Russell acknowledges his contribution to the band's dissolution.

"Touring and being in this lifestyle, the problems and aggravations and emotional downside of it, I was blaming it on that band," he acknowledges. "And of course when I got away from it, I realized I was still that way and it had nothing to do with those guys. I mean, a lot of it did, but I was part of the problem, and some of these were just my problems that I had to deal with.

"There was really a lot of good things that came from getting away from that situation."



Country Cool

The rafters of Floore's Country Store are hung with boots. The Helotes honky-tonk outside of San Antonio cuts a sharp contrast to the Back Porch's beach vibe the night before. Russell's not going to let the crowd remain seated.

The band fires up "Country Cool" and Russell leaps onto the dance floor, weaving through the audience and herding them closer to the stage. His mad joy infects the room. He's wearing an orange plaid suit and yellow shirt, belly protruding between his suspenders like a Seventies used-car salesman.

Instead of quirky pop covers, Shinyribs reels in the crowd with Steven Fromholz's "I'd Have to Be Crazy," deep soul cuts like Toussaint McCall's "Nothing Takes the Place of You," and Van Broussard's swamp pop classic "Kidnapper."

"So far it hasn't gotten to the 'Gin and Juice' levels," laughs Russell, referencing the Gourds' infamous send-up of the Snoop Dogg hit. "We do so many covers I'm careful none of them is going to take over. With the Gourds, that was the only one we did like that and it was just too popular. We should have just done more of that kind of stuff, because then it would have diffused it.

"Instead, we pushed back and tried not to play it. That didn't go over well. You get screwed either way, so you have to be careful with what you cover."
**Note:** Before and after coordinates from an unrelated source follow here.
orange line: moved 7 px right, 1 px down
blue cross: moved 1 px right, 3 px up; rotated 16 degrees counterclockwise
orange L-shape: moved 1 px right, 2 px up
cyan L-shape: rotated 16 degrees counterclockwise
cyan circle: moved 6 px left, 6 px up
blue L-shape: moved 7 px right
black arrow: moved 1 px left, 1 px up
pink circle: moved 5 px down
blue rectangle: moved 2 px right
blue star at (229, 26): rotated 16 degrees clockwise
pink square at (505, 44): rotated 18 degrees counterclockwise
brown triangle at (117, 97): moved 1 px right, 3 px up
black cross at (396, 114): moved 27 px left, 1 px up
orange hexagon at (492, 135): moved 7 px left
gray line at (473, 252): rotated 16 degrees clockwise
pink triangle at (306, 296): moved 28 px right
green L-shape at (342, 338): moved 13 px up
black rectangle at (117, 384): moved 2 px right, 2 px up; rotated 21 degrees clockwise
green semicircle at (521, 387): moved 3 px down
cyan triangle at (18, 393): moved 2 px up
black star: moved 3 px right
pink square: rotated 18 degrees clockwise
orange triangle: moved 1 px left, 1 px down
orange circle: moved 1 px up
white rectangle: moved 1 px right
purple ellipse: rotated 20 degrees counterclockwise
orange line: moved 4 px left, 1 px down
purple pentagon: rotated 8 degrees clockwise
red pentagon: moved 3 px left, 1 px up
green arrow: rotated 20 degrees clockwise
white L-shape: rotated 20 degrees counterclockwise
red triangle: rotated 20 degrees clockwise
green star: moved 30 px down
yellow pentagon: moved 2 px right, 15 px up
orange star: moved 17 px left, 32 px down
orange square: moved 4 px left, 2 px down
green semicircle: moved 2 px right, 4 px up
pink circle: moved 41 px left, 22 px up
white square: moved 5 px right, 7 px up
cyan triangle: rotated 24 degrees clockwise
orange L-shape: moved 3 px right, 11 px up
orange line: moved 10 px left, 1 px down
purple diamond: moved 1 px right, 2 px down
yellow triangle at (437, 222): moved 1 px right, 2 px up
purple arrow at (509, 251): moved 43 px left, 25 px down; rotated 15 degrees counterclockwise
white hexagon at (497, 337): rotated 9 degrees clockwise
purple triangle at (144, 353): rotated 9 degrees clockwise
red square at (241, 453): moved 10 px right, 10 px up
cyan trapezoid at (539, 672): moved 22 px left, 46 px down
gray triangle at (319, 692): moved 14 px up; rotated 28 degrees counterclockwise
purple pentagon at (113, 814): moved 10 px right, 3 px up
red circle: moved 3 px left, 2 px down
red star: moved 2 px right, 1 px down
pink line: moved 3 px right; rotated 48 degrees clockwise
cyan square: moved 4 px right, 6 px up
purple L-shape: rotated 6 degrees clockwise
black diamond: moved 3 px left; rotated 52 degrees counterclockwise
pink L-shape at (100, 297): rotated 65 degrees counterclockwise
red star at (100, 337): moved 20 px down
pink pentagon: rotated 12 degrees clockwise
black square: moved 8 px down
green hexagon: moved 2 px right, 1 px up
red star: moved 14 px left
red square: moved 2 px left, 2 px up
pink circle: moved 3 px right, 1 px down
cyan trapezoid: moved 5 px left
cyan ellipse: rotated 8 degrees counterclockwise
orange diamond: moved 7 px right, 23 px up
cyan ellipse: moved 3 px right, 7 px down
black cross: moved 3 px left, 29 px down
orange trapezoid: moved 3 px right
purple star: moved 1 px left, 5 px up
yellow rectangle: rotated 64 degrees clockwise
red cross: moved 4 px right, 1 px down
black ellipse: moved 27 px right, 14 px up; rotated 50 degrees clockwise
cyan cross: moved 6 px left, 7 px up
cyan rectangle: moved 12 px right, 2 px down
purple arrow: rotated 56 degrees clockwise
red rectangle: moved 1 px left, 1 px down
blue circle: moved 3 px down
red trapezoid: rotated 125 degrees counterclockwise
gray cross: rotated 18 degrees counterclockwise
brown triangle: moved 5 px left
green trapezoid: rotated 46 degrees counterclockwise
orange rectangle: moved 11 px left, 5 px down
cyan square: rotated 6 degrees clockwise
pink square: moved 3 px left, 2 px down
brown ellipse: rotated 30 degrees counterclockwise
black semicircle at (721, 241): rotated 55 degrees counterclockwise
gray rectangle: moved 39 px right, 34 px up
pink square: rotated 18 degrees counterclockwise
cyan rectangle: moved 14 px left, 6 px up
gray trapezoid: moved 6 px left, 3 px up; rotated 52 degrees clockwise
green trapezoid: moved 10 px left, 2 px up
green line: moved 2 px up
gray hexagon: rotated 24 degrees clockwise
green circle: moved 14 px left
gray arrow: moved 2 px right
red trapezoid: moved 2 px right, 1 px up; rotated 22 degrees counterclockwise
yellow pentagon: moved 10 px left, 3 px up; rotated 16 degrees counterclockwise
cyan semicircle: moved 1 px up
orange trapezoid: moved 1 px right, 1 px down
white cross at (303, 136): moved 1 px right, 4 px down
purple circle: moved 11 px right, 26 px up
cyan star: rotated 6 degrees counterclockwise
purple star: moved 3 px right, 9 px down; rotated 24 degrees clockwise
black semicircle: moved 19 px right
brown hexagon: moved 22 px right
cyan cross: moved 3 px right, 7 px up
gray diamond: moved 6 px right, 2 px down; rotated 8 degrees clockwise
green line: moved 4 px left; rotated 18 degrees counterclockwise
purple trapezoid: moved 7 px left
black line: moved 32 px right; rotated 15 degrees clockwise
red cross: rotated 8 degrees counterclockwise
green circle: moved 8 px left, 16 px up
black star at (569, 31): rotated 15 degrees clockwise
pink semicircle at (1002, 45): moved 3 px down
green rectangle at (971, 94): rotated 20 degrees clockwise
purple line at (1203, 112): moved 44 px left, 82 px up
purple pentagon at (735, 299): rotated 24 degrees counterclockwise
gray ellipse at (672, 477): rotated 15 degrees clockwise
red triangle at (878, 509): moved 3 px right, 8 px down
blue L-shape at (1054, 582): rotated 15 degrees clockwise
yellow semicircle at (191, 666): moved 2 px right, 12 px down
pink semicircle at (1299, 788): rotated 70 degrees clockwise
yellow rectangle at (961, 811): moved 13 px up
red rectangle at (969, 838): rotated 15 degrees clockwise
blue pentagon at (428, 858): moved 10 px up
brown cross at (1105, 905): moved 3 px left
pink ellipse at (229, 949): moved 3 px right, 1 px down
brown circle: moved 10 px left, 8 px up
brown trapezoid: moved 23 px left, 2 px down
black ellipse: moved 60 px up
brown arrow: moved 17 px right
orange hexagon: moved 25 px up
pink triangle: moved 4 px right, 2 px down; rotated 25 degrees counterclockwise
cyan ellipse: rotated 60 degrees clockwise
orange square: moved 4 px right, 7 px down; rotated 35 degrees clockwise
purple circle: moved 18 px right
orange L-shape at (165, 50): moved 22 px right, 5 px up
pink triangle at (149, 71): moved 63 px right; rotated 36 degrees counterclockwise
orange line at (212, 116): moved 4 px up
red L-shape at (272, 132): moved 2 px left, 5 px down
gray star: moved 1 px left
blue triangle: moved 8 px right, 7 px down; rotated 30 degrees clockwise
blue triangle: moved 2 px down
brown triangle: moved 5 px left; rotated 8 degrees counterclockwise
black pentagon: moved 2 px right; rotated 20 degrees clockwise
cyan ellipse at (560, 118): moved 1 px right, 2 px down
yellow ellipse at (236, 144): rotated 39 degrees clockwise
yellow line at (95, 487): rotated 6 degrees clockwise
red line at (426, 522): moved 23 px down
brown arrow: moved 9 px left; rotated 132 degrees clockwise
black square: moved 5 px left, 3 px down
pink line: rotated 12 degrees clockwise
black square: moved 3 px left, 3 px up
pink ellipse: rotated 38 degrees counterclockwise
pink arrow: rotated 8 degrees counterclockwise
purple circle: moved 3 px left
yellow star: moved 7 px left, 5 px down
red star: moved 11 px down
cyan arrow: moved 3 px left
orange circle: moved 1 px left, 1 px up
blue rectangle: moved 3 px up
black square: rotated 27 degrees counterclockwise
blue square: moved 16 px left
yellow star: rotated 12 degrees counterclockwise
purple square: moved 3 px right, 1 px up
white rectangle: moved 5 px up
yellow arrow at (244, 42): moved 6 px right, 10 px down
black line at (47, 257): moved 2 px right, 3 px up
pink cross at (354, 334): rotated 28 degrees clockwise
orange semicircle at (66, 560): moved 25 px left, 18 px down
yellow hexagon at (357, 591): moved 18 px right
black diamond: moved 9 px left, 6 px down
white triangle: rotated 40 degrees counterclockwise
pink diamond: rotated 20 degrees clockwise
Covers align Russell's diverse sound with influences both popular and obscure, stitching disparate threads into an aesthetic fabric of unified grooves. His songs now command recognition and requests among his growing fan base, most notably the soulful ode "Sweet Potato," with Russell genuflecting like Charles Bradley. When the band closes with "Poor People's Store" from 2010 debut Well After Awhile, the crowd starts a conga line and Russell has to hustle to catch up.

"I like to go out in the crowd, and talk and shake hands. I feel it's really important to do that," he says. "We all have a way of putting ourselves in our own little boxes as we get older, and there's no reason for it. A show is the perfect place to let loose. You can have a little fun and it don't matter who you are. I like that – kind of a populist idea. It's all totally personal."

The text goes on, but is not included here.